* [EXERCISE REQUIREMENTS]: The entries that follow need to be retyped verbatim.

※ ※ ※

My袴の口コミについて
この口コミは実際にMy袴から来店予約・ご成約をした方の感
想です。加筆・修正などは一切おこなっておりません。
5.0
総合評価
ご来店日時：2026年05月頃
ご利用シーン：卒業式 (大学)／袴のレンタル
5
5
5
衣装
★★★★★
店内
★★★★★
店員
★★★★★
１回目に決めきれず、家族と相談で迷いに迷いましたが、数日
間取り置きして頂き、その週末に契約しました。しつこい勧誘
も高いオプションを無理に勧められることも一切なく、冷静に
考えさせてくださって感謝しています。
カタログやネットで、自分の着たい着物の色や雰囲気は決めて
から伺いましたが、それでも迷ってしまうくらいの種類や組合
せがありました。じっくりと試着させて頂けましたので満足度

※ ※ ※

* [ANSWER FOR THIS EXERCISE]:
My袴の口コミについて
この口コミは実際にMy袴から来店予約・ご成約をした方の感
想です。加筆・修正などは一切おこなっておりません。
5.0
総合評価
ご来店日時：2026年05月頃
ご利用シーン：卒業式 (大学)／袴のレンタル
5
5
5
衣装
★★★★★
店内
★★★★★
店員
★★★★★
１回目に決めきれず、家族と相談で迷いに迷いましたが、数日
間取り置きして頂き、その週末に契約しました。しつこい勧誘
も高いオプションを無理に勧められることも一切なく、冷静に
考えさせてくださって感謝しています。
カタログやネットで、自分の着たい着物の色や雰囲気は決めて
から伺いましたが、それでも迷ってしまうくらいの種類や組合
せがありました。じっくりと試着させて頂けましたので満足度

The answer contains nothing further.